Es ist zu heiß und zu trocken. Das Frühjahr 2022 brachte eine ungewöhnlich lange Trockenperioden in verschiedenen Regionen Deutschlands. Die Angst vor Ernteausfällen macht die Runde. Wie gehen Landwirtinnen und Landwirte damit um?

Angst vor Ernteausfällen

„Die Pflanze fängt an sich zu wehren - gegen die Trockenheit“, erklärt Landwirt Rolf Eggers aus Fitzen in Schleswig-Holstein. Wie sie das macht? Die Getreidepflanze lässt ihre Blätter absterben, um die Ähre zu schützen. Wochenlang hatte es in der Region am Elbe-Lübeck-Kanal nicht geregnet. Jetzt befürchtet der Bauer Einbußen bei der Ernte.

Ungewöhnlich trockener März

Deutschlandweit begann das Frühjahr 2022 deutlich zu trocken. Im März fielen laut Umweltbundesamt durchschnittlich nur etwa 15 Liter pro Quadratmeter. Das ist weniger als ein Drittel dessen, was nötig wäre.

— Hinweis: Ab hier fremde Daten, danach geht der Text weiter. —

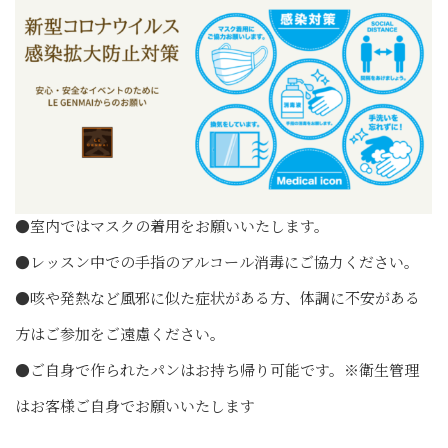
●室内ではマスクの着用をお願いいたします。
●レッスン中での手指のアルコール消毒にご協力ください。
●咳や発熱など風邪に似た症状がある方、体調に不安がある
方はご参加をご遠慮ください。
●ご自身で作られたパンはお持ち帰り可能です。※衛生管理
はお客様ご自身でお願いいたします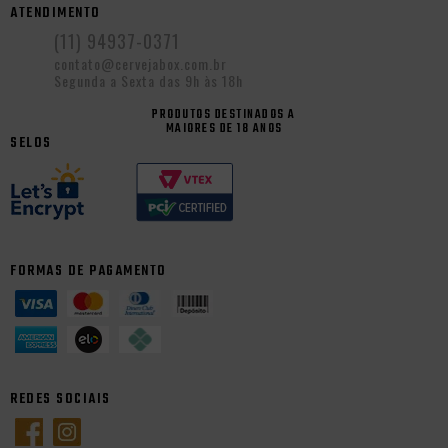
ATENDIMENTO
(11) 94937-0371
contato@cervejabox.com.br
Segunda a Sexta das 9h às 18h
PRODUTOS DESTINADOS A
MAIORES DE 18 ANOS
SELOS
FORMAS DE PAGAMENTO
REDES SOCIAIS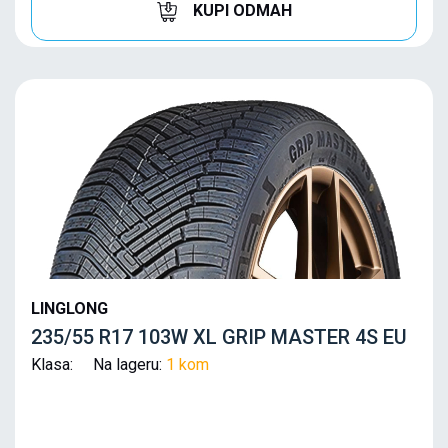
KUPI ODMAH
LINGLONG
235/55 R17 103W XL GRIP MASTER 4S EU
Klasa: Na lageru:
1 kom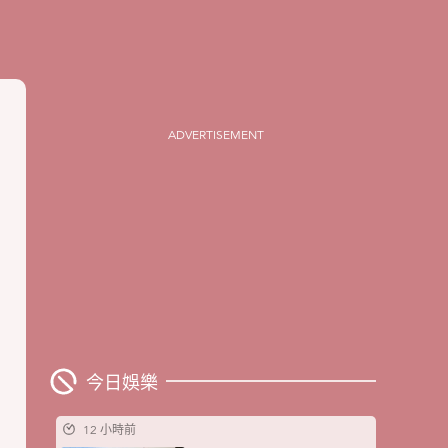
ADVERTISEMENT
今日娛樂
12 小時前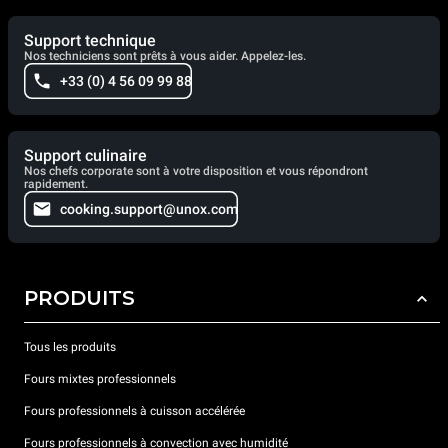
Support technique
Nos techniciens sont prêts à vous aider. Appelez-les.
+33 (0) 4 56 09 99 88
Support culinaire
Nos chefs corporate sont à votre disposition et vous répondront
rapidement.
cooking.support@unox.com
PRODUITS
Tous les produits
Fours mixtes professionnels
Fours professionnels à cuisson accélérée
Fours professionnels à convection avec humidité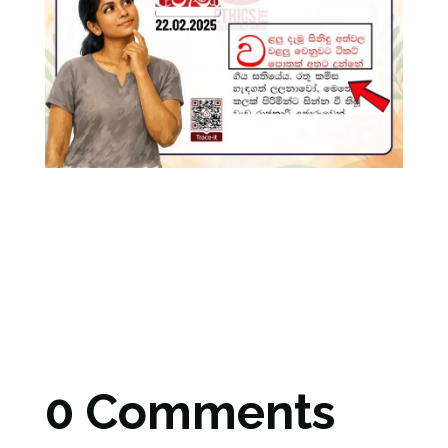
0 Comments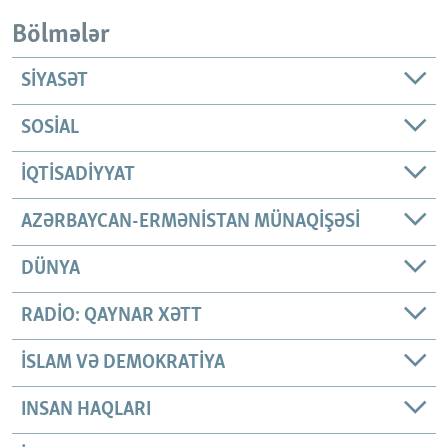
Bölmələr
SIYASƏT
SOSIAL
İQTISADIYYAT
AZƏRBAYCAN-ERMƏNISTAN MÜNAQIŞƏSI
DÜNYA
RADIO: QAYNAR XƏTT
İSLAM VƏ DEMOKRATIYA
INSAN HAQLARI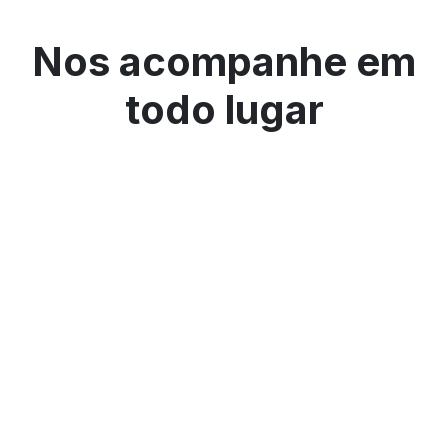
Nos acompanhe em
todo lugar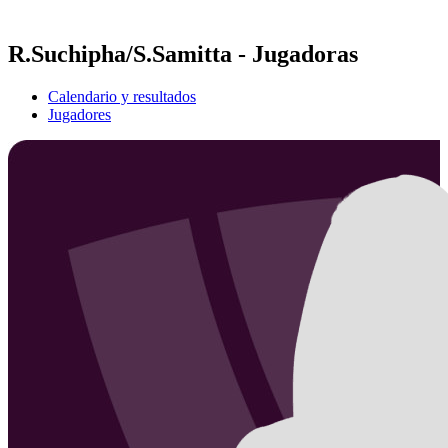
Temporada 2021
R.Suchipha/S.Samitta - Jugadoras
Calendario y resultados
Jugadores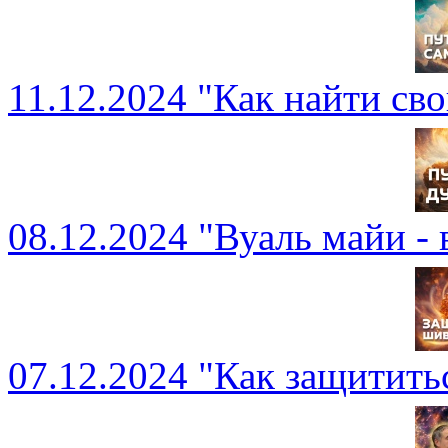
11.12.2024 "Как найти св
08.12.2024 "Вуаль майи -
07.12.2024 "Как защитить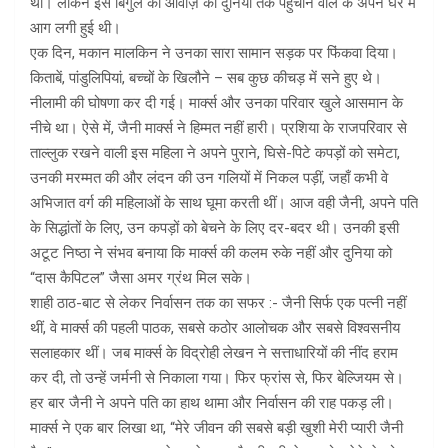
था। लेकिन इस बिगुल की आवाज़ को दुनिया तक पहुंचाने वाले के अपने घर में
आग लगी हुई थी।
एक दिन, मकान मालकिन ने उनका सारा सामान सड़क पर फिंकवा दिया।
किताबें, पांडुलिपियां, बच्चों के खिलौने – सब कुछ कीचड़ में सने हुए थे।
नीलामी की घोषणा कर दी गई। मार्क्स और उनका परिवार खुले आसमान के
नीचे था। ऐसे में, जैनी मार्क्स ने हिम्मत नहीं हारी। प्रशिया के राजपरिवार से
ताल्लुक रखने वाली इस महिला ने अपने पुराने, घिसे-पिटे कपड़ों को समेटा,
उनकी मरम्मत की और लंदन की उन गलियों में निकल पड़ीं, जहाँ कभी वे
अभिजात वर्ग की महिलाओं के साथ घूमा करती थीं। आज वही जैनी, अपने पति
के सिद्धांतों के लिए, उन कपड़ों को बेचने के लिए दर-बदर थी। उनकी इसी
अटूट निष्ठा ने संभव बनाया कि मार्क्स की कलम रुके नहीं और दुनिया को
“दास कैपिटल” जैसा अमर ग्रंथ मिल सके।
शाही ठाठ-बाट से लेकर निर्वासन तक का सफर :- जैनी सिर्फ एक पत्नी नहीं
थीं, वे मार्क्स की पहली पाठक, सबसे कठोर आलोचक और सबसे विश्वसनीय
सलाहकार थीं। जब मार्क्स के विद्रोही लेखन ने सत्ताधारियों की नींद हराम
कर दी, तो उन्हें जर्मनी से निकाला गया। फिर फ्रांस से, फिर बेल्जियम से।
हर बार जैनी ने अपने पति का हाथ थामा और निर्वासन की राह पकड़ ली।
मार्क्स ने एक बार लिखा था, “मेरे जीवन की सबसे बड़ी खुशी मेरी प्यारी जैनी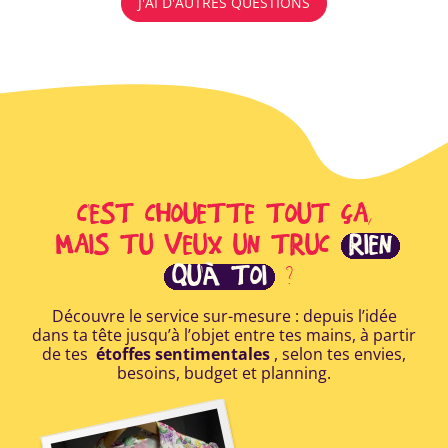
J'AI D'AUTRES QUESTIONS
C'EST CHOUETTE TOUT ÇA,
MAIS TU VEUX UN TRUC
RIEN
QU'À TOI
?
Découvre le service sur-mesure : depuis l’idée
dans ta tête jusqu’à l’objet entre tes mains, à partir
de tes
étoffes sentimentales
, selon tes envies,
besoins, budget et planning.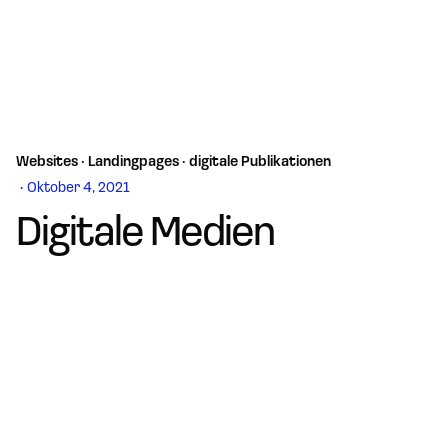
Websites · Landingpages · digitale Publikationen
Oktober 4, 2021
Digitale Medien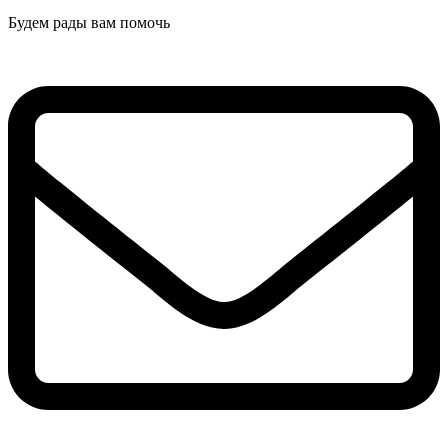
Будем рады вам помочь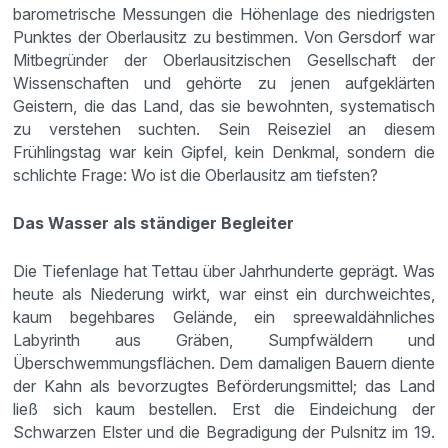
barometrische Messungen die Höhenlage des niedrigsten
Punktes der Oberlausitz zu bestimmen. Von Gersdorf war
Mitbegründer der Oberlausitzischen Gesellschaft der
Wissenschaften und gehörte zu jenen aufgeklärten
Geistern, die das Land, das sie bewohnten, systematisch
zu verstehen suchten. Sein Reiseziel an diesem
Frühlingstag war kein Gipfel, kein Denkmal, sondern die
schlichte Frage: Wo ist die Oberlausitz am tiefsten?
Das Wasser als ständiger Begleiter
Die Tiefenlage hat Tettau über Jahrhunderte geprägt. Was
heute als Niederung wirkt, war einst ein durchweichtes,
kaum begehbares Gelände, ein spreewaldähnliches
Labyrinth aus Gräben, Sumpfwäldern und
Überschwemmungsflächen. Dem damaligen Bauern diente
der Kahn als bevorzugtes Beförderungsmittel; das Land
ließ sich kaum bestellen. Erst die Eindeichung der
Schwarzen Elster und die Begradigung der Pulsnitz im 19.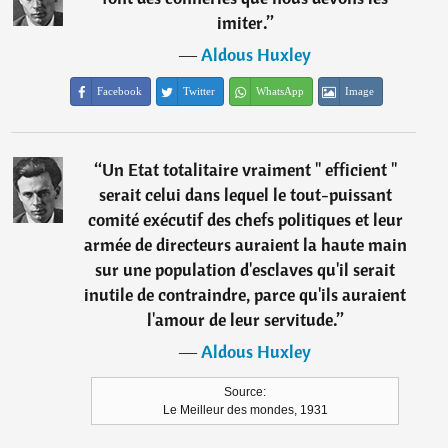
imiter.
”
―
Aldous Huxley
Facebook
Twitter
WhatsApp
Image
“
Un Etat totalitaire vraiment " efficient "
serait celui dans lequel le tout-puissant
comité exécutif des chefs politiques et leur
armée de directeurs auraient la haute main
sur une population d'esclaves qu'il serait
inutile de contraindre, parce qu'ils auraient
l'amour de leur servitude.
”
―
Aldous Huxley
Source:
Le Meilleur des mondes, 1931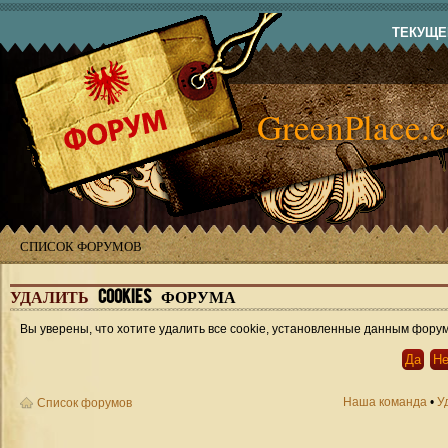
ТЕКУЩЕЕ
GreenPlace.
СПИСОК ФОРУМОВ
УДАЛИТЬ
COOKIES ФОРУМА
Вы уверены, что хотите удалить все cookie, установленные данным фору
Наша команда
•
У
Список форумов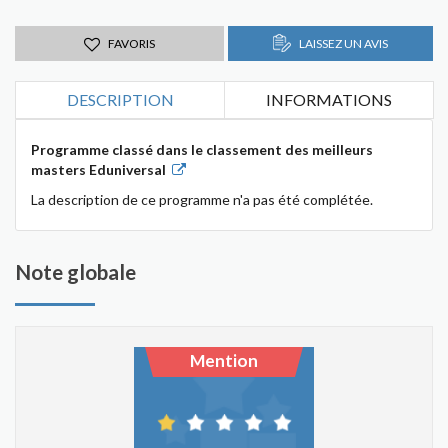
FAVORIS
LAISSEZ UN AVIS
DESCRIPTION
INFORMATIONS
Programme classé dans le classement des meilleurs
masters Eduniversal
La description de ce programme n'a pas été complétée.
Note globale
Mention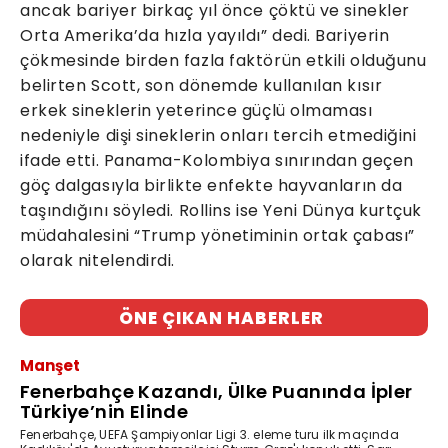
ancak bariyer birkaç yıl önce çöktü ve sinekler
Orta Amerika’da hızla yayıldı” dedi. Bariyerin
çökmesinde birden fazla faktörün etkili olduğunu
belirten Scott, son dönemde kullanılan kısır
erkek sineklerin yeterince güçlü olmaması
nedeniyle dişi sineklerin onları tercih etmediğini
ifade etti. Panama-Kolombiya sınırından geçen
göç dalgasıyla birlikte enfekte hayvanların da
taşındığını söyledi. Rollins ise Yeni Dünya kurtçuk
müdahalesini “Trump yönetiminin ortak çabası”
olarak nitelendirdi.
ÖNE ÇIKAN HABERLER
Manşet
Fenerbahçe Kazandı, Ülke Puanında İpler
Türkiye’nin Elinde
Fenerbahçe, UEFA Şampiyonlar Ligi 3. eleme turu ilk maçında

Auch im April zeigten sich regionale Unterschiede: „So blieb es in einigen Gebieten Niedersachsen, westlich des Rheins sowie südlich der Donau und auch verbreitet von Mecklenburg-Vorpommern bis Thüringen und Sachsen trockener als im vieljährigen Mittel“, berichtet das Umweltbundesamt weiter.

Ernte
Ernte | Bild: WDR

Hightech auf dem Acker

Zu Frühlingsbeginn, genau dann, wenn die Pflanzen Wasser zum Wachsen benötigen, blieb der Regen aus. Und der Boden ist so trocken, dass darauf kaum noch was wächst. Die Menschen, die von Landwirtschaft leben, versuchen sich anzupassen. Martin Suer aus Brandenburg sät Gräser zwischen seinen Weizen. Diese sorgen dafür, dass der Boden nicht völlig verhärtet. Und der Öko-Bauer pflanzt Sonnenblumen an, die mit der Trockenheit besser zurecht kommen. Immer mehr Landwirte wägen ab, ob sich der Anbau von „durstigem Gemüse“ wie Karotten überhaupt noch lohnt, wenn sie rund um die Uhr beregnet werden müssen.

Sonnenblumen
Sonnenblumen | Bild: WDR

Afrikanische Pflanzen als Lösung

Mit Blick auf die immer wiederkehrenden und durch den Klimawandel länger andauernde Trockenheit und Wasserknappheit haben einige Landwirte umgeplant. Die Lösung könnten Kulturpflanzen aus Afrika sein - wie die Hirse. In Franken wird sie bereits angebaut.